Jetzt, im März 2008, gehen im Studio 59 die Lampen aus. "Das ist einfach nicht mehr unsere Straße, sagen die Eheleute Greif beim Kistenpacken. Es zieht demnächst Crocs ein - das ist der Hersteller jener kunterbunten Clogs, die im letzten Sommer erstmalig Furore machten. Crocs besitzt erst einen Laden an edler Adresse im Hamburg, die Ehrenstraße stand auf Platz zwei der Wunschliste in Deutschland. Nicht Düsseldorf oder München; Immobilienmakler denken hinter solchen Aussagen immer ein Ausrufungszeichen. Die Greifs, denen das Haus mit dem Laden gehört, tendieren trotz der zu erwartenden, vor zehn Jahren in der Ehrenstraße noch undenkbaren Mieteinnahmen eher zu bitter-süßen Gedanken. Und verlagern ihr Geschäft ins Internet.

Ihren eigentlichen Höhepunkt - zumindest aus Sicht der Eingeborenen - erlebte die Ehrenstraße 1996, 1997. Trendscouts tobten enthusiasmiert durch die Läden, die nicht gut ausgeleuchtet, aber modisch extrem helle waren, kleideten Viva-Moderatoren dort ein - und sprachen auch gerne auf dem Sender darüber. So viel Werbung wirkte. Die Ehrenstraße, das war die Bühne der Szene, von der jene Designer die Ideen klauen, die jetzt dort ihre ambitionierten Filialen eröffnen.

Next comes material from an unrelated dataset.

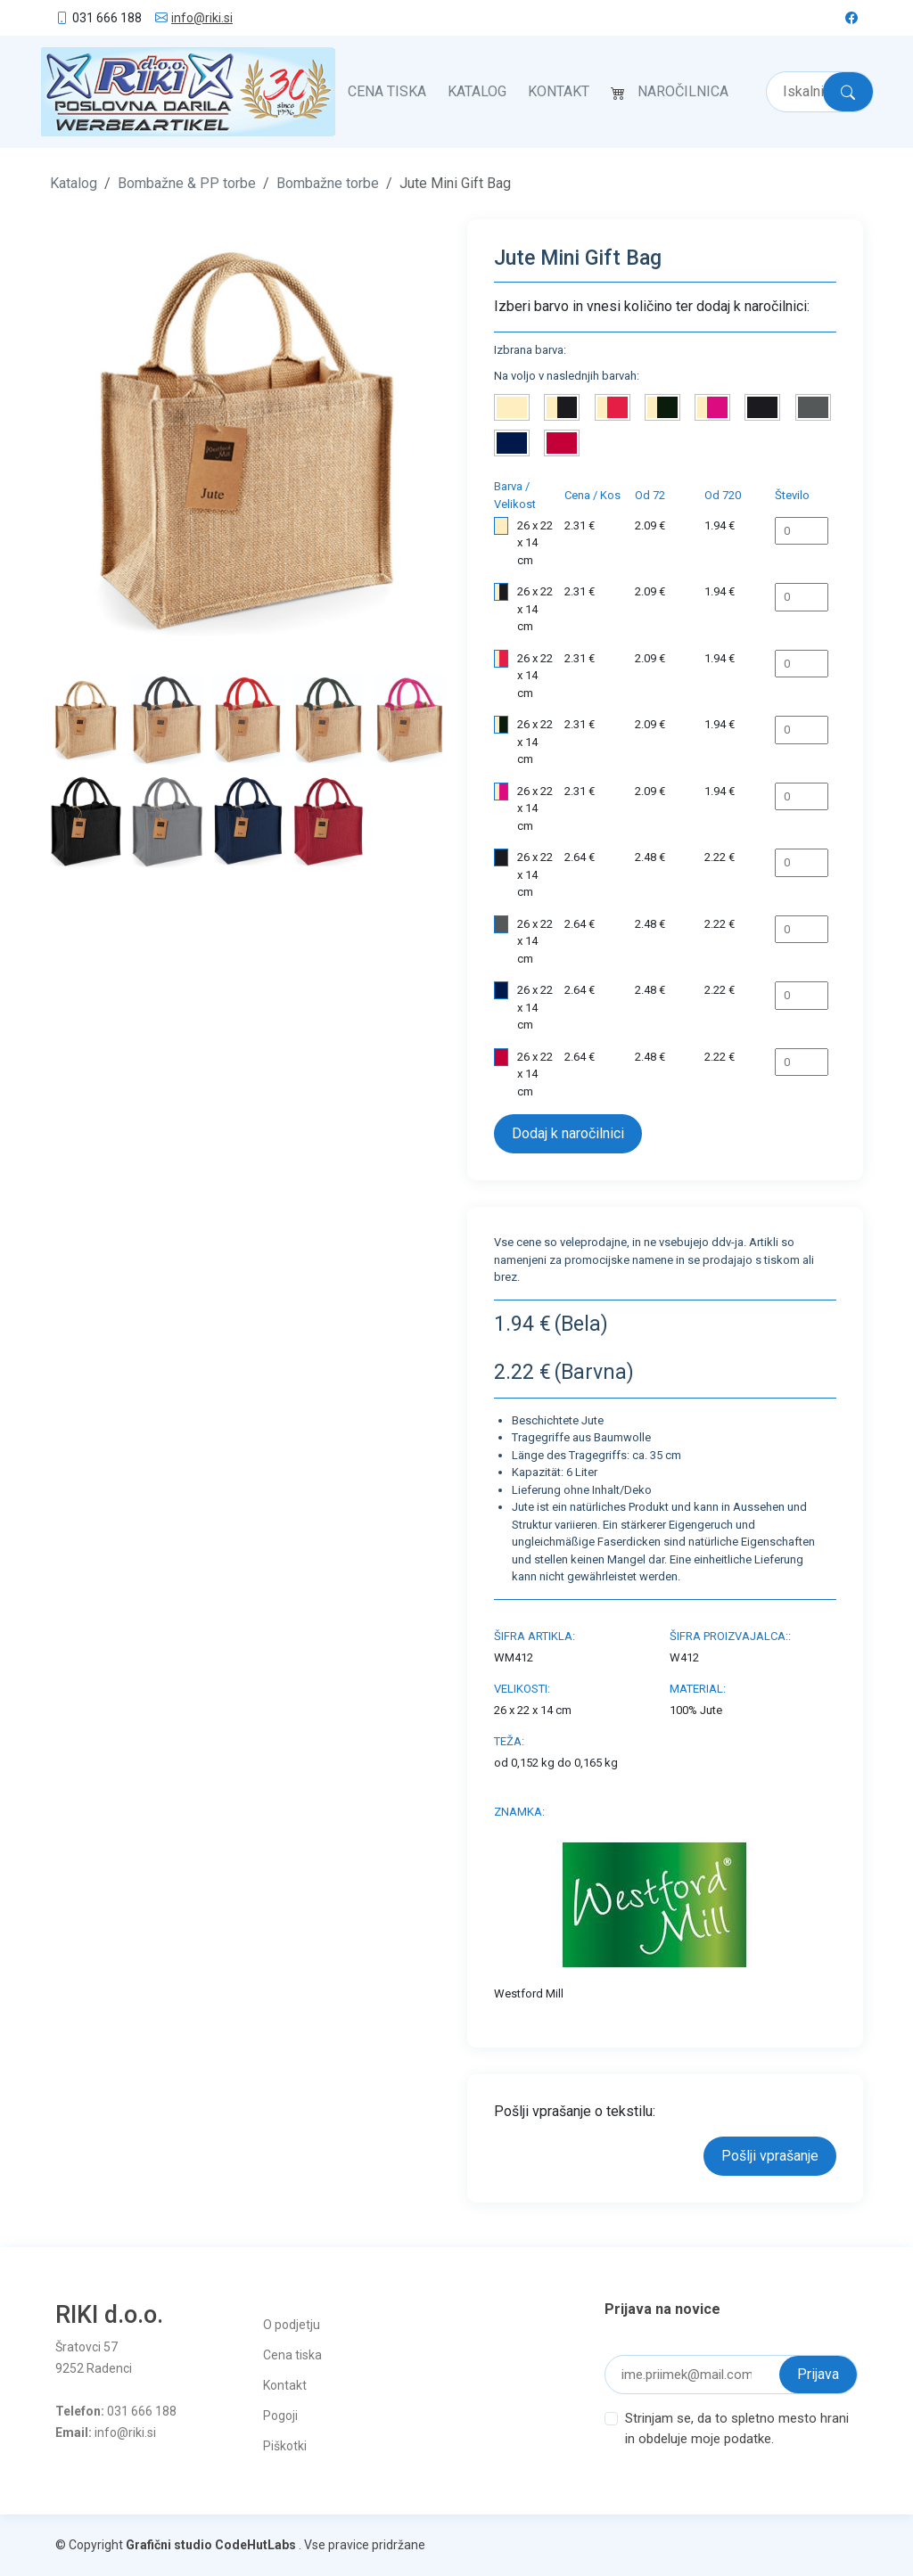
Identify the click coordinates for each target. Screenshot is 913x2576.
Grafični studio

Flucht vor den "Puffpreisen"

Als das Broadway 2001 schloss, war das wieder eine Zeitenwende. Für umsatzorientierte Makler mit dem Sinn für Trends und Hypes ging „von da an die Post ab, das war der Durchbruch“. Das Kino starb, mit Esprit zog der erste große Filialist ein, viele weitere folgten: Zara und H & M, Mandarina Duck, Replay und Adidas, jüngst eröffnete Tommy Hilfiger. Eine ganze Straße wurde inzwischen an die Kette gelegt - Filialisten dominieren. Sehr schick, sehr neu. Sehr cool. Thomas Meisterknecht, der in der Kleinen Brinkgasse (da wo bis 1979 die Kölner Bordelle standen) das Geschäft „Pattevugel“ führt, sieht 2001 ebenfalls ein Wende. Aber eine andere: Von da an hat die Straße ihre Seele verloren, und die Investoren gewannen die Oberhand.

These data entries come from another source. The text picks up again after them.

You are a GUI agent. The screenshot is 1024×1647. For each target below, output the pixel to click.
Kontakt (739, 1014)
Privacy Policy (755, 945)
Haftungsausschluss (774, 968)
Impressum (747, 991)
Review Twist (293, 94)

Derweil zieht die Karawane der Individualisten weiter. Freaks können sich die Mieten längst nicht mehr leisten, „Puffpreise“ nennen sie das, „Puffpreise wie sie nur noch Starbucks und Konsorten hinblättern können.“ Und sie wandern in die Nebenstraßen ab, in die Benesisstraße, die Pfeilstraße, die Gertrudenstraße, die Apostelnstraße - ein Gewinn für die Gässchen, in denen es bislang so still war wie im Auge des Orkans. Oder sie ziehen direkt ins Belgische Viertel, jenseits der Ringe. Da wo man suchen muss, um die kleinen Schätze zu finden. Wo es mutig und wild zugeht, auch finanziell gesehen.

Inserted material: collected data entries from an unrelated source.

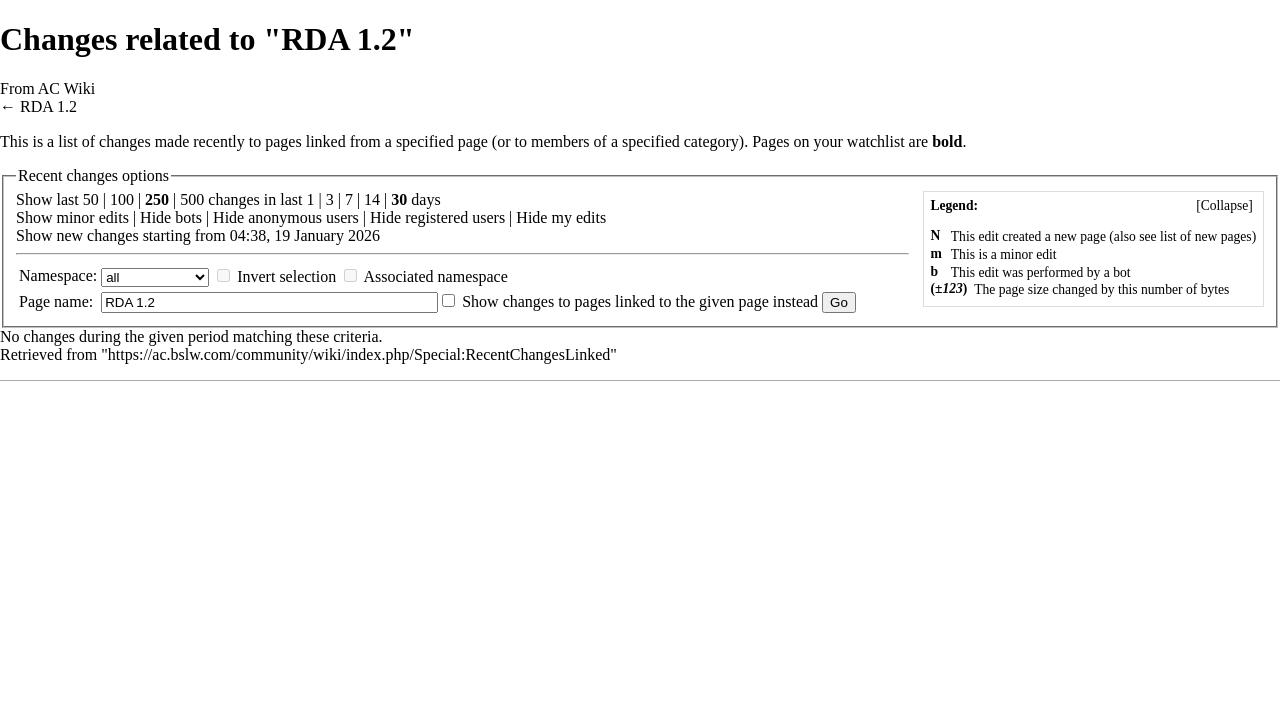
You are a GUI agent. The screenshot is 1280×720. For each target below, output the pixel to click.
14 (372, 199)
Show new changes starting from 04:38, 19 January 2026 (198, 235)
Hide (155, 217)
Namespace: (58, 275)
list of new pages (1206, 236)
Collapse (1225, 205)
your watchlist (859, 141)
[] (1224, 205)
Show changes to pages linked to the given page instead (640, 301)
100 (122, 199)
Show (34, 217)
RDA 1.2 (48, 106)
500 (192, 199)
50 (91, 199)
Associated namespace (435, 276)
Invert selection (286, 276)
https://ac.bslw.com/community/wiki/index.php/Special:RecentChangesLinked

Die Nebenstraßen profitieren

Doch auch in den Nebenstraßen, etwa am Friesenwall - sie werden inzwischen als I-b-Lagen gefeiert - steigen die Mieten rasant. Schon so manch einer ist dort gescheitert, nicht wegen einer schlechten Geschäftsidee, sondern weil Vermieter profilaktisch die Preise schon mal so angehoben haben, als wäre der Friesenwall schon eine wirklich arrivierte Adresse.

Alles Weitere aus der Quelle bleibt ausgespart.